別過青春,相見不如懷念……

她走的那天,我沒去送她。我在她家不遠處的十字路口看着她上了車。

那是我們經常經過的路口。公路兩側整整齊齊的列着高大的柏楊樹,路邊有一條很長很長的河流,小河裏長滿了魚草,岸邊有很多不知名的野花,河的那一邊是綠油油的麥苗。

她曲腿坐在我的身邊,託着腮,兩隻清澈的眼睛望着我,聽我講故事,看我釣魚。

我們還在了一顆粗壯的柏楊樹刻下了我們的名字。我告訴他:我很早很早的時候就喜歡你了。

她問:多早呢?

我說:聽你唱完【塞北的雪】的那一刻。

六一,她穿着白襯衫,戴着紅領巾,扎着馬尾辮,站在舞臺上,無比深情的唱了一曲成年人的歌曲【塞北的雪】。她唱完後,紅着臉匆忙跑下舞臺。

五年前,我初三,她小學五年級。(那時候,我們的小升初是在一個學校,不分校區)。

至今她銀鈴般的笑聲,仍然可以清晰的迴盪在耳邊。

“看,那邊!有蛇!”這是我的小伎倆,屢試不爽。

此時此刻,她會立刻往我懷裏鑽,我呢,就順勢把她摟的更緊,一臉得意哈哈大笑。

“壞蛋,你又騙我~”她的小拳頭便會雨點般落下,然後,乖乖的倚在我的胸前。

那時花開,天空湛藍,蟬鳴歡喜,就連空氣中都是甜蜜的味道。

多年後,我想起她,她低頭淺笑,佯裝生氣,嘴角上揚的小模樣,偶爾還是會不經意的出現在我的眼前。

我想:如果沒有那天的偶遇,如果沒有那個男人對我吼道:爲了一個馬子,哥們你至於嗎?”我頹然鬆開舉在半空的粗木棍。我和她會不會在一起?

陸續“聽”到了有關他和她的傳聞。

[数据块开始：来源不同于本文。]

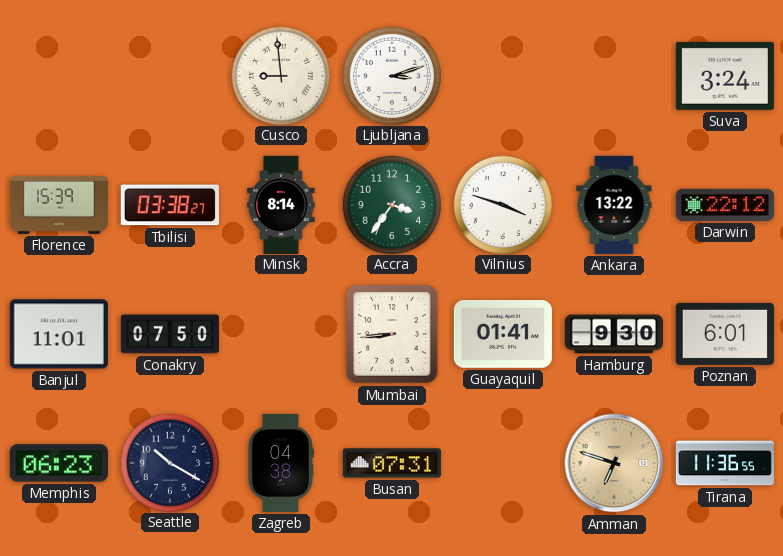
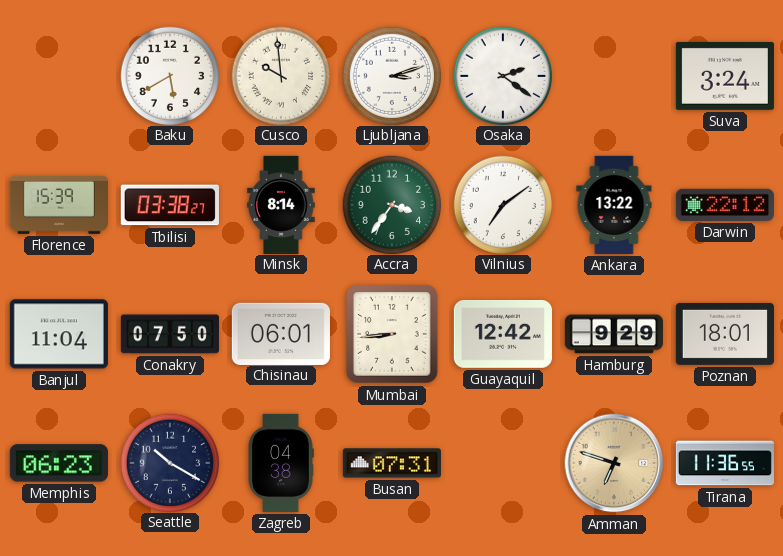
Baku: none -> 5:40
Cusco: 8:59 -> 9:59
Osaka: none -> 2:21
Vilnius: 3:48 -> 7:09
Banjul: 11:01 -> 11:04
Chisinau: none -> 06:01
Guayaquil: 01:41 -> 12:42
Hamburg: 9:30 -> 9:29
Poznan: 6:01 -> 18:01
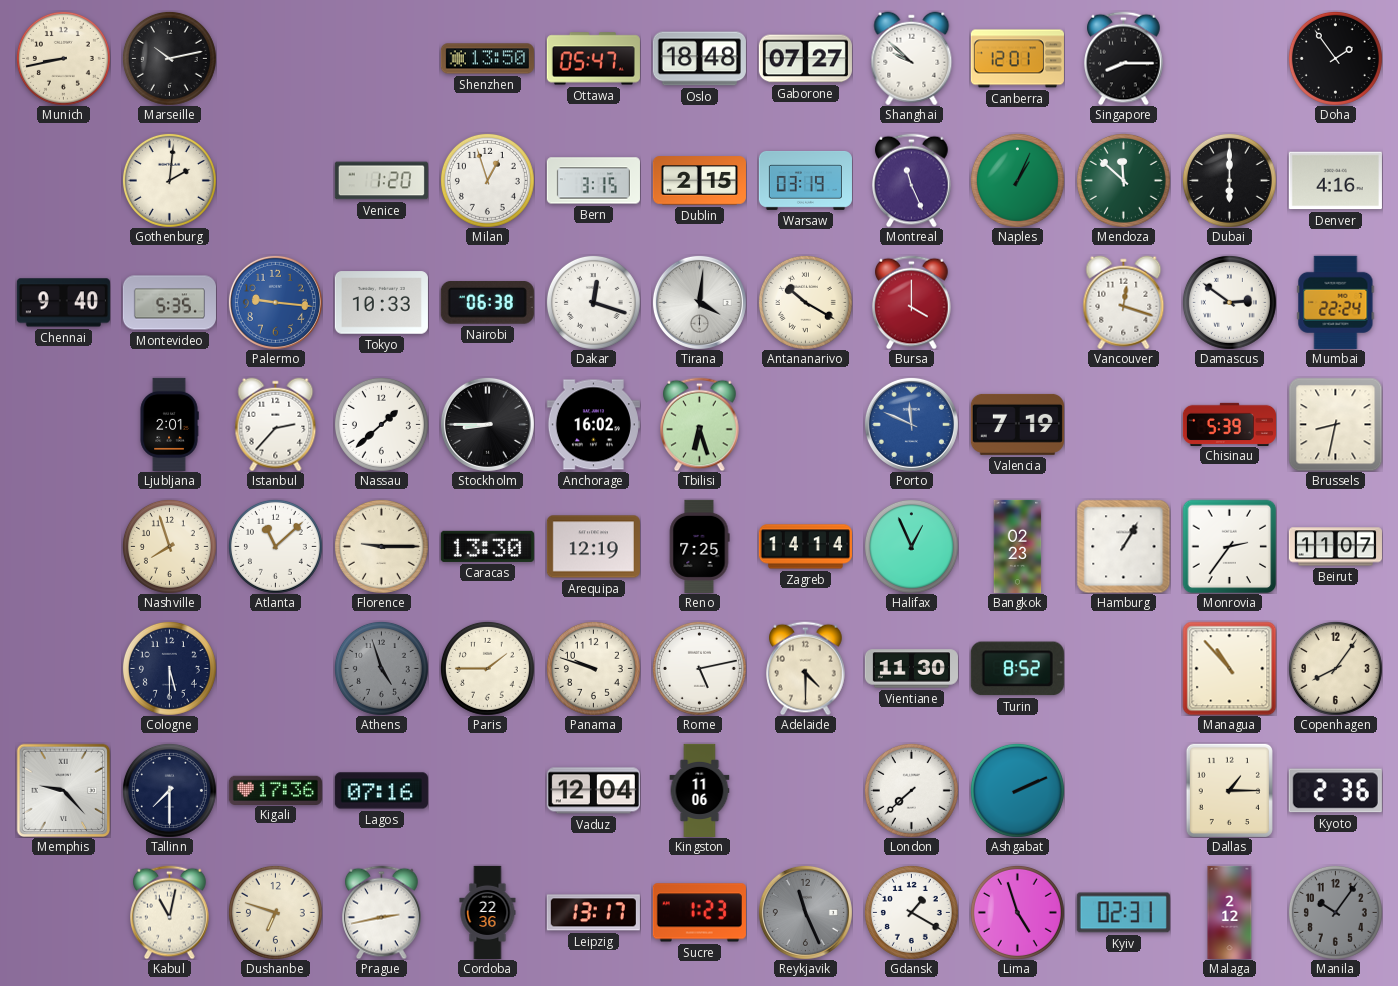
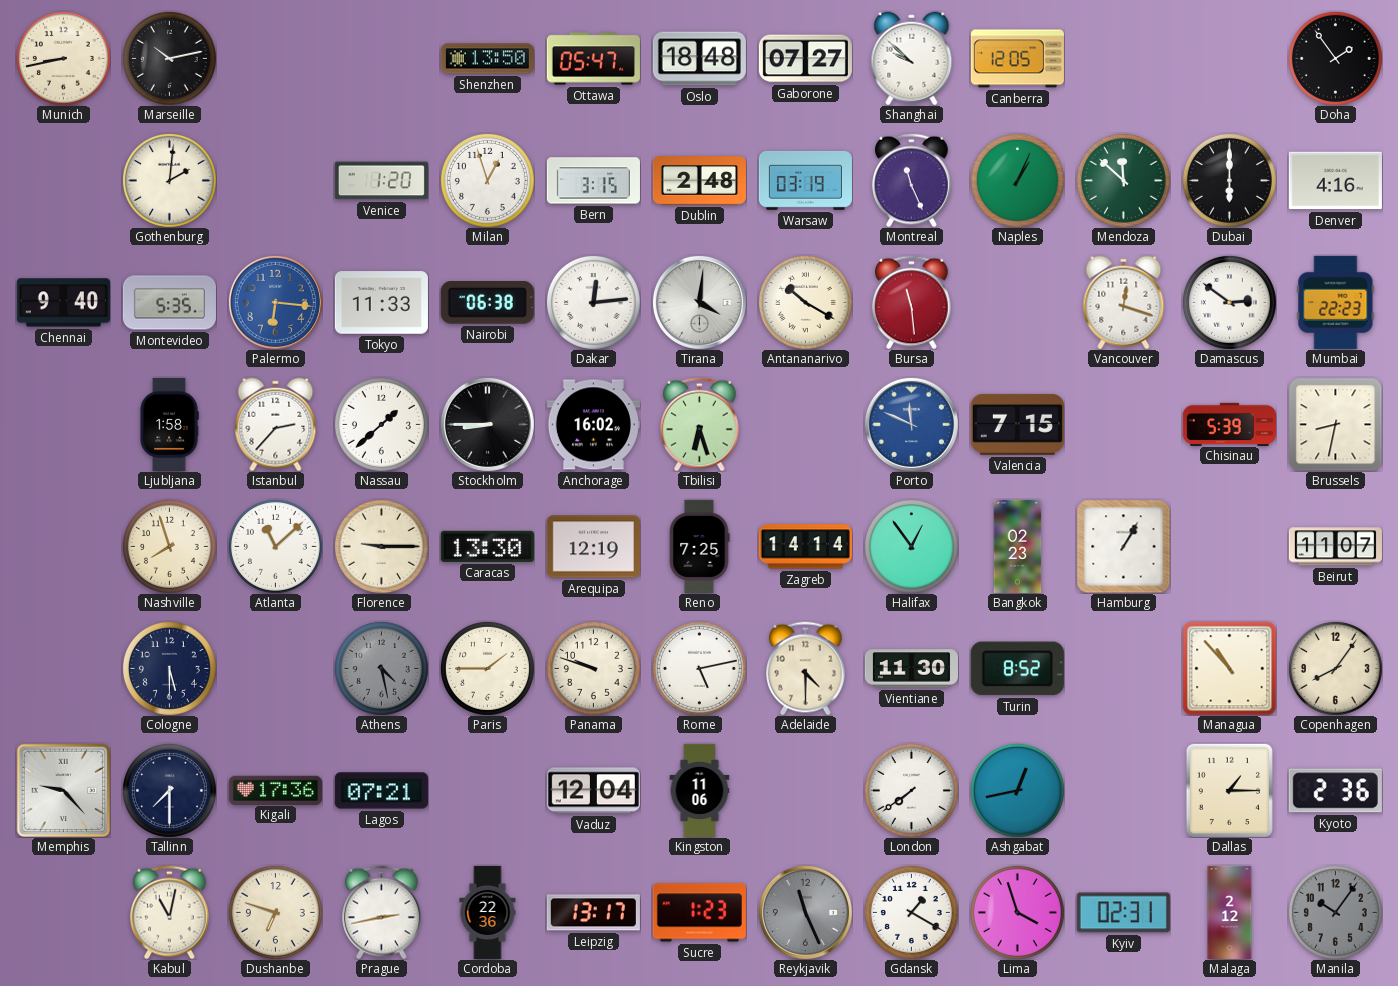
Canberra: 12:01 -> 12:05
Singapore: 8:15 -> none
Dublin: 2:15 -> 2:48
Palermo: 9:16 -> 6:16
Tokyo: 10:33 -> 11:33
Dakar: 12:18 -> 12:14
Bursa: 4:00 -> 11:29
Mumbai: 22:24 -> 22:23
Ljubljana: 2:01 -> 1:58
Valencia: 7:19 -> 7:15
Halifax: 12:56 -> 12:54
Monrovia: 2:36 -> none
Athens: 4:57 -> 4:28
Lagos: 07:16 -> 07:21
London: 7:38 -> 7:39
Ashgabat: 2:11 -> 12:43
Lima: 4:57 -> 3:57
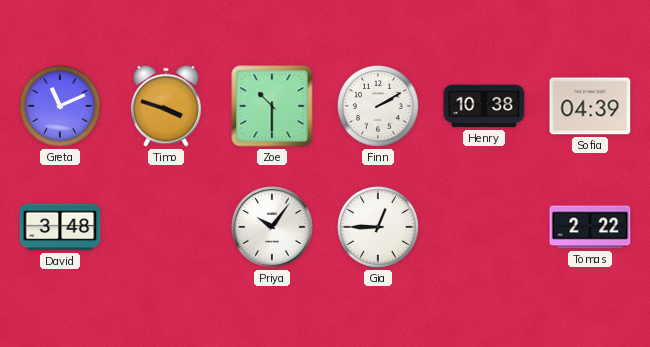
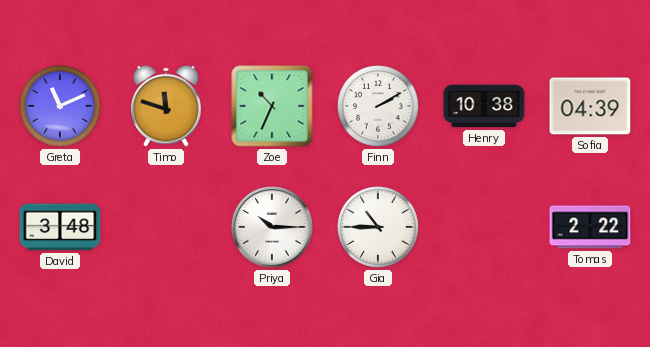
Timo: 3:48 -> 11:48
Zoe: 10:30 -> 10:34
Priya: 10:06 -> 10:15
Gia: 12:45 -> 10:45
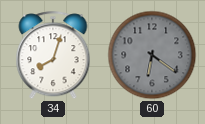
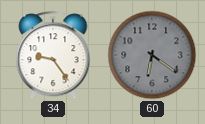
34: 8:03 -> 9:24
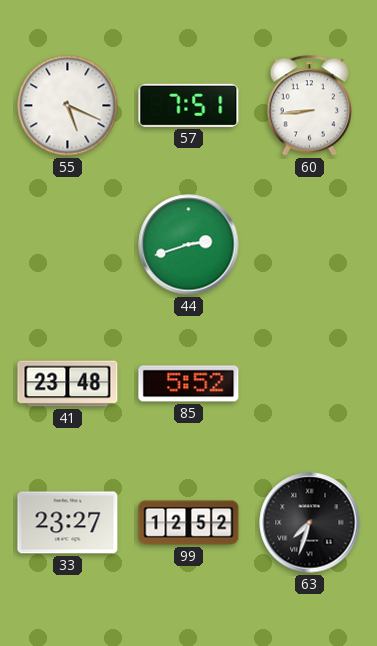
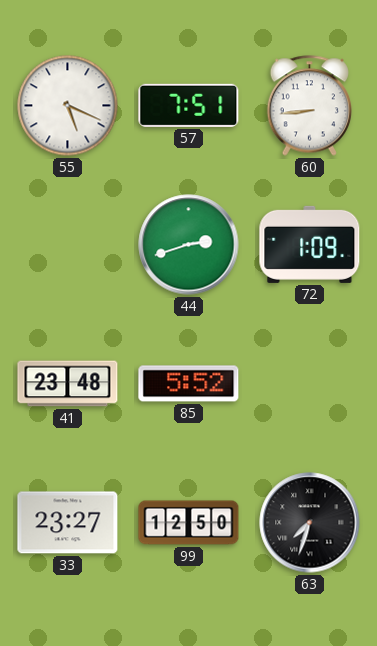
72: none -> 1:09
99: 12:52 -> 12:50
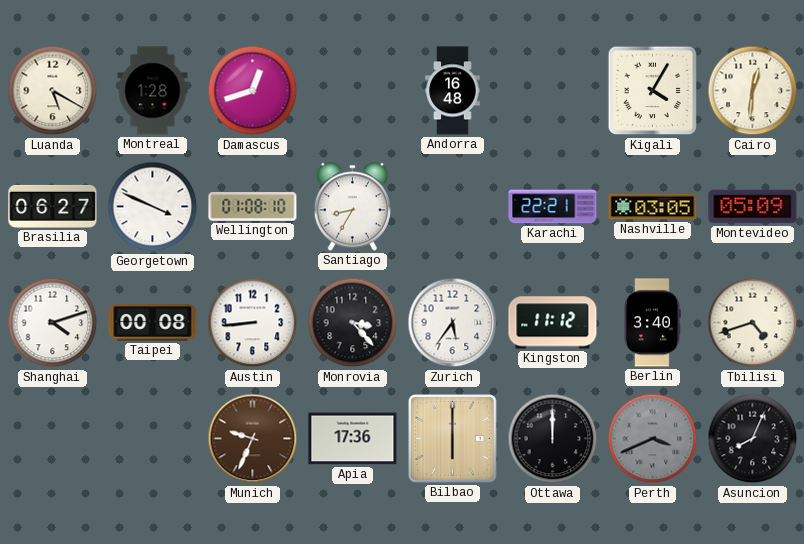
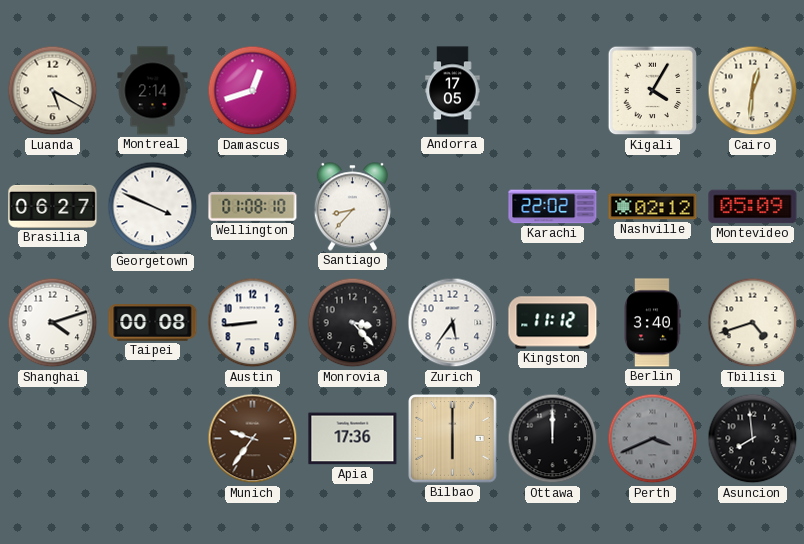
Montreal: 1:28 -> 2:14
Andorra: 16:48 -> 17:05
Santiago: 8:35 -> 8:37
Karachi: 22:21 -> 22:02
Nashville: 03:05 -> 02:12
Munich: 9:34 -> 9:36
Asuncion: 8:04 -> 7:59
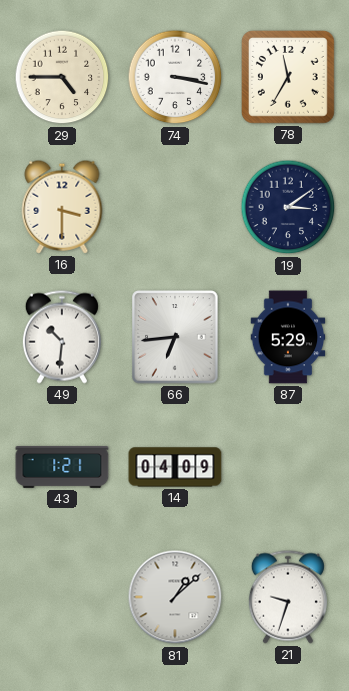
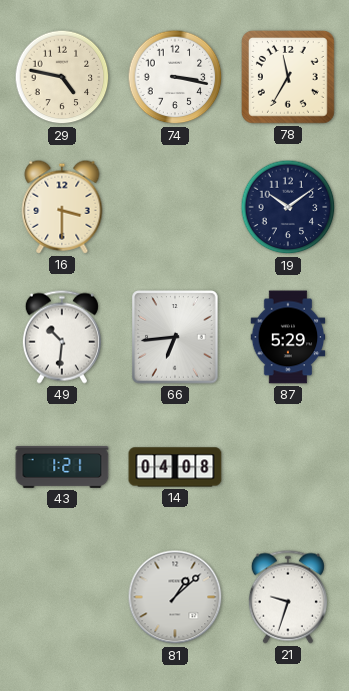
29: 4:45 -> 4:47
19: 3:09 -> 10:09
14: 04:09 -> 04:08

更加“驗證”了那個男人說得“是她纏着我的,好不好?”

“我……我只是不甘心,他……我……不是你想得那樣……”她語無倫次。

“我接受不了,我的女人,人在曹營心卻在漢……”

眼淚在她眼圈裏轉了幾圈,揚着頭終於還是滴落下來。她倔強的抹了一把眼淚,轉身離開。

我們分手了。

幾個月後,她畢業應聘去了另外一個城市。不久,她家搬離。

又過了幾年,我在工作的城市娶妻生子。

我離開那個小鎮的時候,那條清澈的小河連同那株我們刻過字的柏楊樹林,都已經夷爲平地,建成高樓。如同我們青澀的過往,定格塵封,不留痕跡。

十年了,她來過一個電話,她仍然軟軟的叫我J哥,我呼她小名,我們聊了很多很多有關小鎮的話題。

最後她小聲的說:我以爲你早已換號。

傻丫頭,你不是也沒有?

我沒有告訴她:她的號碼我記不清敲出過多少次。最終也沒有勇氣去按撥出鍵。

感恩:歲月無恙,彼此安好。珍重再見 ,彼此祝福。